### TASK PROMPT
For each line below that includes the word "Meclisi", make a copy.

### Collected data
▬▬▬▬▬▬
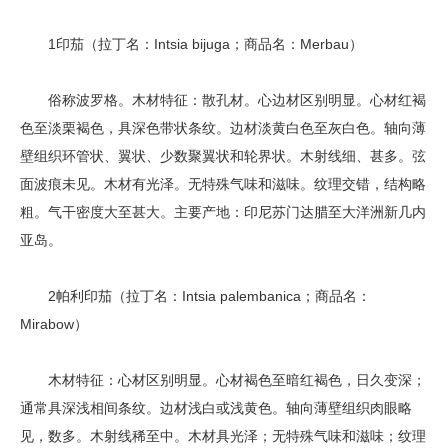
1印茄（拉丁名：Intsia bijuga；商品名：Merbau）
俗称波罗格。木材特征：散孔材。心边材区别明显。心材红褐
色至淡栗褐色，具深色带状条纹。边材淡黄白色至灰白色。轴向薄
壁组织环管状、翼状、少数聚翼状和轮界状。木射线细、甚多。弦
面波痕未见。木材有光泽。无特殊气味和滋味。纹理交错，结构略
粗。气干密度大至甚大。主要产地：印尼苏门达腊至大洋洲新几内
亚岛。
2帕利印茄（拉丁名：Intsia palembanica；商品名：
Mirabow）
木材特征：心材区别明显。心材褐色至暗红褐色，日久变深；
通常具深浅相间条纹。边材浅白或浅黄色。轴向薄壁组织肉眼略
见，数多。木射线稀至中。木材具光泽；无特殊气味和滋味；纹理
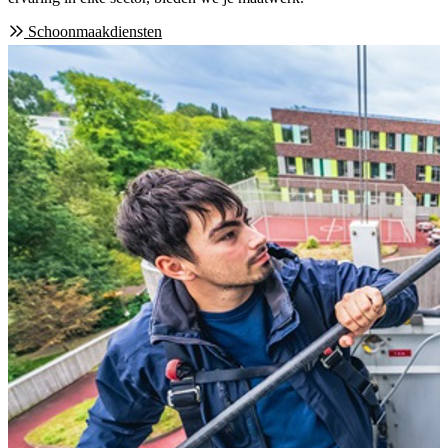
Schoonmaakdiensten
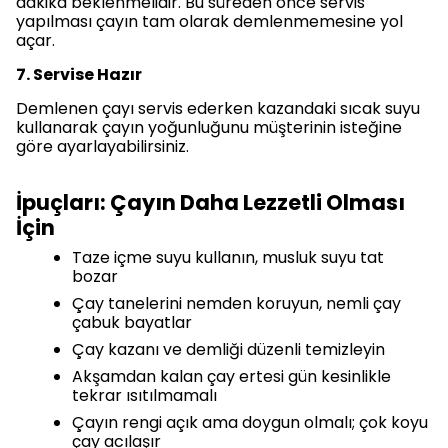
dakika beklenmelidir. Bu süreden önce servis
yapılması çayın tam olarak demlenmemesine yol
açar.
7. Servise Hazır
Demlenen çayı servis ederken kazandaki sıcak suyu
kullanarak çayın yoğunluğunu müşterinin isteğine
göre ayarlayabilirsiniz.
İpuçları: Çayın Daha Lezzetli Olması
İçin
Taze içme suyu kullanın, musluk suyu tat
bozar
Çay tanelerini nemden koruyun, nemli çay
çabuk bayatlar
Çay kazanı ve demliği düzenli temizleyin
Akşamdan kalan çay ertesi gün kesinlikle
tekrar ısıtılmamalı
Çayın rengi açık ama doygun olmalı; çok koyu
çay acılaşır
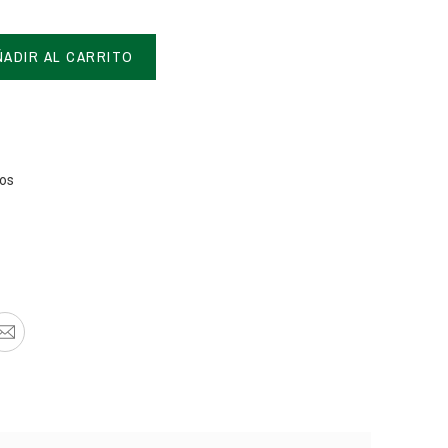
ÑADIR AL CARRITO
tos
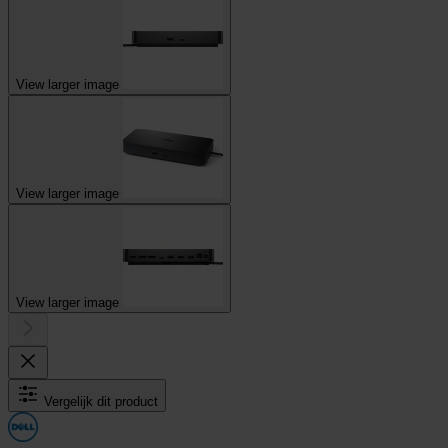
View larger image
View larger image
View larger image
Vergelijk dit product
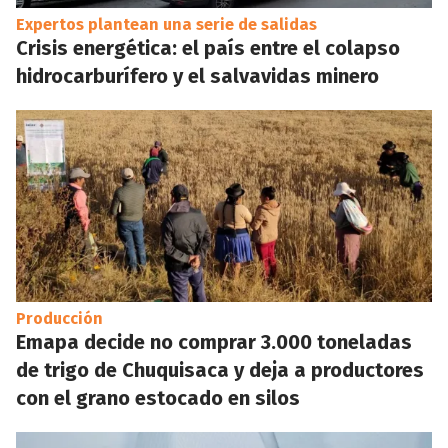
Expertos plantean una serie de salidas
Crisis energética: el país entre el colapso
hidrocarburífero y el salvavidas minero
Producción
Emapa decide no comprar 3.000 toneladas
de trigo de Chuquisaca y deja a productores
con el grano estocado en silos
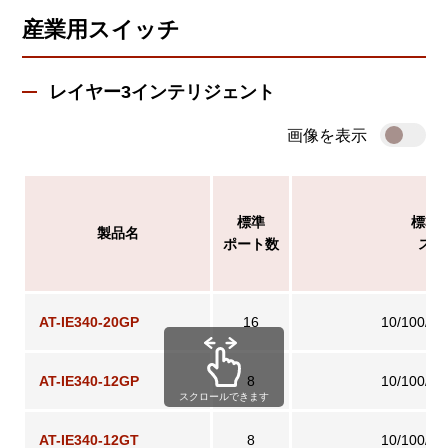
産業用スイッチ
レイヤー3インテリジェント
画像を表示
標準
標準
製品名
ポート数
スピ
AT-IE340-20GP
16
10/100/1
AT-IE340-12GP
8
10/100/1
スクロールできます
AT-IE340-12GT
8
10/100/1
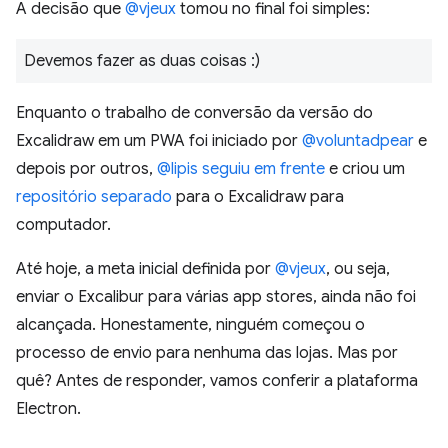
A decisão que
@vjeux
tomou no final foi simples:
Devemos fazer as duas coisas :)
Enquanto o trabalho de conversão da versão do
Excalidraw em um PWA foi iniciado por
@voluntadpear
e
depois por outros,
@lipis
seguiu em frente
e criou um
repositório separado
para o Excalidraw para
computador.
Até hoje, a meta inicial definida por
@vjeux
, ou seja,
enviar o Excalibur para várias app stores, ainda não foi
alcançada. Honestamente, ninguém começou o
processo de envio para nenhuma das lojas. Mas por
quê? Antes de responder, vamos conferir a plataforma
Electron.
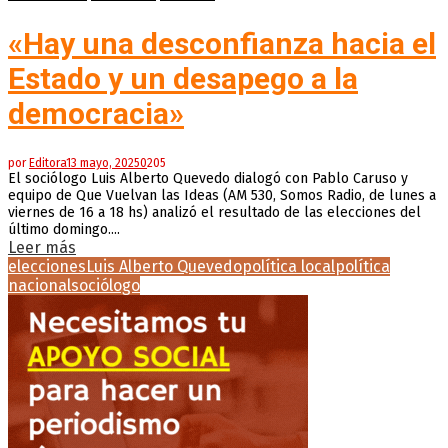
«Hay una desconfianza hacia el
Estado y un desapego a la
democracia»
por
Editora
13 mayo, 2025
0
205
El sociólogo Luis Alberto Quevedo dialogó con Pablo Caruso y
equipo de Que Vuelvan las Ideas (AM 530, Somos Radio, de lunes a
viernes de 16 a 18 hs) analizó el resultado de las elecciones del
último domingo....
Leer más
elecciones
Luis Alberto Quevedo
política local
política
nacional
sociólogo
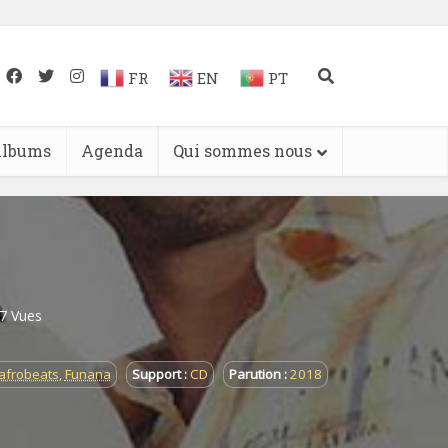
FR
EN
PT
lbums
Agenda
Qui sommes nous
7 Vues
/afrobeats
,
Funana
Support :
CD
Parution :
2018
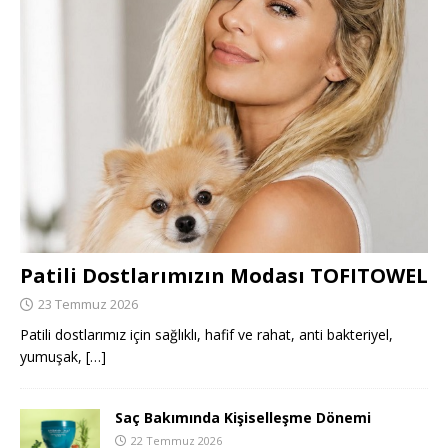
Patili Dostlarımızın Modası TOFITOWEL
23 Temmuz 2026
Patili dostlarımız için sağlıklı, hafif ve rahat, anti bakteriyel,
yumuşak,
[…]
Saç Bakımında Kişiselleşme Dönemi
22 Temmuz 2026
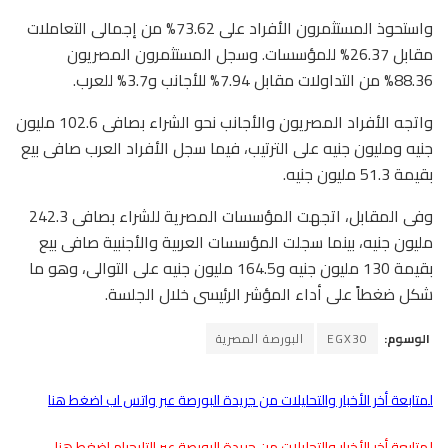
واستحوذ المستثمرون الأفراد على 73.62% من إجمالى التعاملات
مقابل 26.37% للمؤسسات. وسجل المستثمرون المصريون
88.36% من التداولات مقابل 7.94% للأجانب و3.7% للعرب.
واتجه الأفراد المصريون والأجانب نحو الشراء بصافى 102.6 مليون
جنيه ومليون جنيه على الترتيب، فيما سجل الأفراد العرب صافى بيع
بقيمة 51.3 مليون جنيه.
وفى المقابل، اتجهت المؤسسات المصرية للشراء بصافى 242.3
مليون جنيه، بينما سجلت المؤسسات العربية والأجنبية صافى بيع
بقيمة 130 مليون جنيه و164.5 مليون جنيه على التوالى، وهو ما
شكل ضغطاً على أداء المؤشر الرئيسى خلال الجلسة.
الوسوم:
EGX30
البورصة المصرية
لمتابعة أخر الأخبار والتحليلات من جريدة البورصة عبر واتس اب اضغط هنا
لمتابعة أخر الأخبار والتحليلات من جريدة البورصة عبر التليجرام اضغط هنا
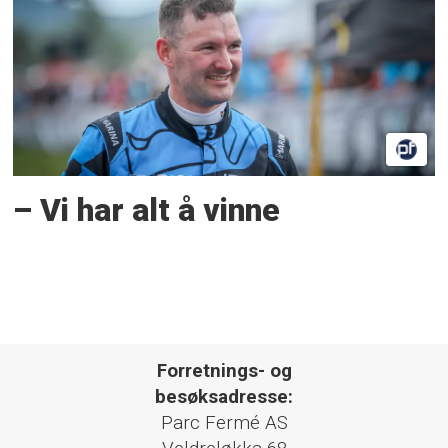
– Vi har alt å vinne
Forretnings- og
besøksadresse:
Parc Fermé AS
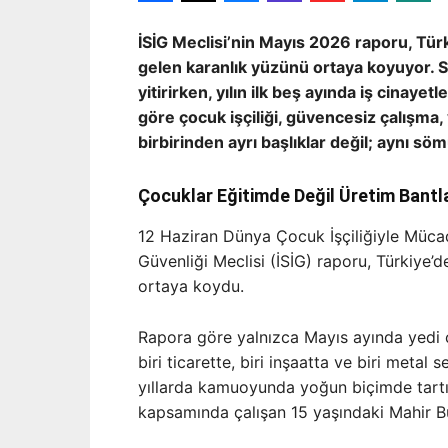
İSİG Meclisi’nin Mayıs 2026 raporu, Tür
gelen karanlık yüzünü ortaya koyuyor. 
yitirirken, yılın ilk beş ayında iş cinaye
göre çocuk işçiliği, güvencesiz çalışma,
birbirinden ayrı başlıklar değil; aynı sö
Çocuklar Eğitimde Değil Üretim Bantl
12 Haziran Dünya Çocuk İşçiliğiyle Mücad
Güvenliği Meclisi (İSİG) raporu, Türkiye’de
ortaya koydu.
Rapora göre yalnızca Mayıs ayında yedi ço
biri ticarette, biri inşaatta ve biri metal
yıllarda kamuoyunda yoğun biçimde tartı
kapsamında çalışan 15 yaşındaki Mahir B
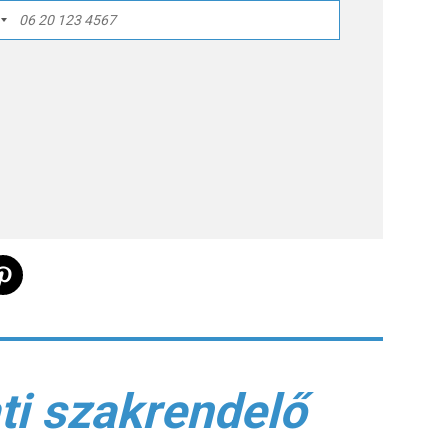
ti szakrendelő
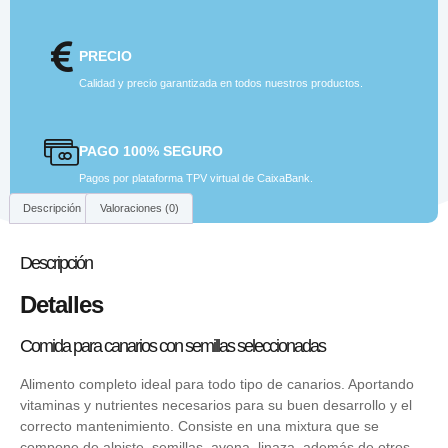
PRECIO
Calidad y precio garantizada en todos nuestros productos.
PAGO 100% SEGURO
Pagos por plataforma TPV virtual de CaixaBank.
Descripción
Valoraciones (0)
Descripción
Detalles
Comida para canarios con semillas seleccionadas
Alimento completo ideal para todo tipo de canarios. Aportando
vitaminas y nutrientes necesarios para su buen desarrollo y el
correcto mantenimiento. Consiste en una mixtura que se
compone de alpiste, semillas, avena, linaza, además de otros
▬▬▬▬▬▬
### RESPONSE
İSİG Meclisi’nin Mayıs 2026 raporu, Tür
Güvenliği Meclisi (İSİG) raporu, Türkiye’de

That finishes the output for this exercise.